------
 
Welkom
------
Liturgie
------
Vorming
------
Historiek
------
Archief
------
Kalender
------




2 juli 2006 : dertiende zondag

Zijn kracht doet leven

Marcel Braekers

Openingszang 25: “Onze hulp is in de naam van de Heer”

Gebed

Vanuit onze nood en onze vragen,
Vanuit de diepte van verlangen roepen wij tot U, o God.
Hoor naar ons en doordrenk ons met uw kracht.
Want zo hebt Gij ooit gedaan aan Jezus uw geliefde kind.
Op Hem zijt Gij neergedaald en in Hem blijven wonen,
Daarom kon Hij troost zijn en toekomst
Voor allen die zochten naar houvast en perspectief.
Mochten ook wij die kracht ondervinden
Nu wij mogen delen in zijn brood en wijn.
Wij vragen het U, God,
Die met ons meegaat doorheen alle tijden.
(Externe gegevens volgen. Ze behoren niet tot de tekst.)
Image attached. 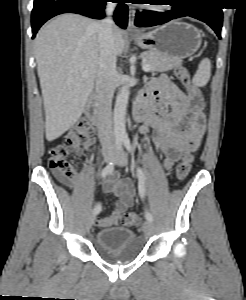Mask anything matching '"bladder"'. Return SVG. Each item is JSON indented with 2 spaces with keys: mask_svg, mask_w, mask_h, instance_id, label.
I'll return each mask as SVG.
<instances>
[{
  "mask_svg": "<svg viewBox=\"0 0 246 300\" xmlns=\"http://www.w3.org/2000/svg\"><path fill=\"white\" fill-rule=\"evenodd\" d=\"M95 247L109 259L120 262L131 261L142 252V242L135 232L123 226L99 230L95 236Z\"/></svg>",
  "mask_w": 246,
  "mask_h": 300,
  "instance_id": "bladder-1",
  "label": "bladder"
}]
</instances>
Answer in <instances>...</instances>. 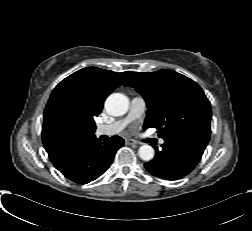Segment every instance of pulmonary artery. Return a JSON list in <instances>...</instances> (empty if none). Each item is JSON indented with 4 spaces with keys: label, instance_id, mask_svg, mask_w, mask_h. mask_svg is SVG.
<instances>
[{
    "label": "pulmonary artery",
    "instance_id": "obj_1",
    "mask_svg": "<svg viewBox=\"0 0 252 231\" xmlns=\"http://www.w3.org/2000/svg\"><path fill=\"white\" fill-rule=\"evenodd\" d=\"M146 109V102L141 96H136L131 100L129 112L126 118L114 121L108 125H100L96 129L97 135H114L121 132L131 121L140 118ZM160 144L164 143L160 139Z\"/></svg>",
    "mask_w": 252,
    "mask_h": 231
}]
</instances>
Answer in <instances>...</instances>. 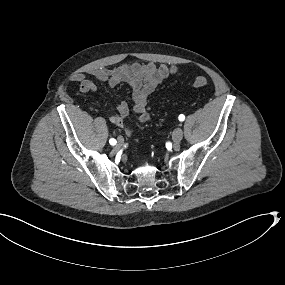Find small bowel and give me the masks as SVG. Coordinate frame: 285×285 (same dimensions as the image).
<instances>
[{
	"label": "small bowel",
	"mask_w": 285,
	"mask_h": 285,
	"mask_svg": "<svg viewBox=\"0 0 285 285\" xmlns=\"http://www.w3.org/2000/svg\"><path fill=\"white\" fill-rule=\"evenodd\" d=\"M179 68L175 65L149 63H125L115 68H100L88 72V75L98 81L116 86L126 83L132 88L133 111L138 114V125L149 121L150 115L147 111V99L149 95L165 79L178 75ZM73 80L78 84L81 93H89L97 90V85L85 74H77ZM130 108L126 101H121L116 112L110 116L111 122L118 128H122L128 135H132L134 128L125 127L124 120L129 114Z\"/></svg>",
	"instance_id": "obj_1"
}]
</instances>
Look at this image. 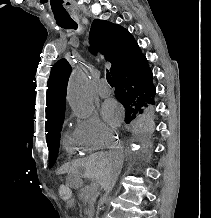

Lied 124: “Ik geloof in de God in het begin en de laatste zin van de dingen is”

Inleiding op de lezing

Zo dadelijk horen we een langere lezing uit het evangelie van Marcus. Ik wil enkel deze tekst in het grote geheel plaatsen waardoor hij nog meer sprekend wordt. Marcus heeft eerst een aantal parabels samengebracht waarin Jezus vertelt over een zaaier of over het mosterdzaadje, parabels waarin sprake is van de sterke groeikracht van het Rijk van God. Vervolgens beschrijft hij hoe diezelfde kracht in Jezus werkzaam is. Eerst beheerst Hij de chaotische krachten van de natuur door de storm op het meer te stillen. Daarna geneest hij een psychiatrisch gestoorde man van zijn demonische bezetenheid. In de twee verhalen die we nu horen geneest Hij een vrouw die lijdt aan onregelmatige menstruatie en vervolgens wekt Hij een meisje uit de dood op. Het geheel eindigt met een bezoek aan zijn geboortestad waar Jezus door de inwoners wordt verworpen. Daarmee geeft Marcus in een notendop zijn visie weer. Gods kracht zal zich in deze wereld onweerstaanbaar doorzetten, hoe het er ook aan toe mag gaan. Diezelfde kracht wordt zichtbaar in deze mens, Jezus van Nazareth. Maar de wereld zal er slechts oog voor hebben via lijden en opstanding van Jezus en via het opnemen en verwerken van zijn eigen leed.

Marcus 5, 21 – 43.

Lied nr. 26: “Hij die de blinden weer liet zien”

Homilie

Een procédé dat Marcus wel meer toepast is het in elkaar schuiven van twee verhalen die volgens hem iets met elkaar te maken hebben. Zo vertelt hij dat de leiders van het volk Jezus zoeken te vervolgen en hij schuift daarin de anekdote dat ook zijn familie hem wilde meenemen, omdat ze vonden dat Hij niet goed bij zijn hoofd was. Of hij vertelt een verhaal van een lamme die wordt genezen en voegt daarin een verhaal van vergeving van zonden. Zo ook vandaag. Binnen het verhaal van de dodenopwekking schuift hij het verhaal van een vrouw die door aanraking van Jezus’ mantel genezen wordt. De verbinding tussen de twee verhalen is het getal 12.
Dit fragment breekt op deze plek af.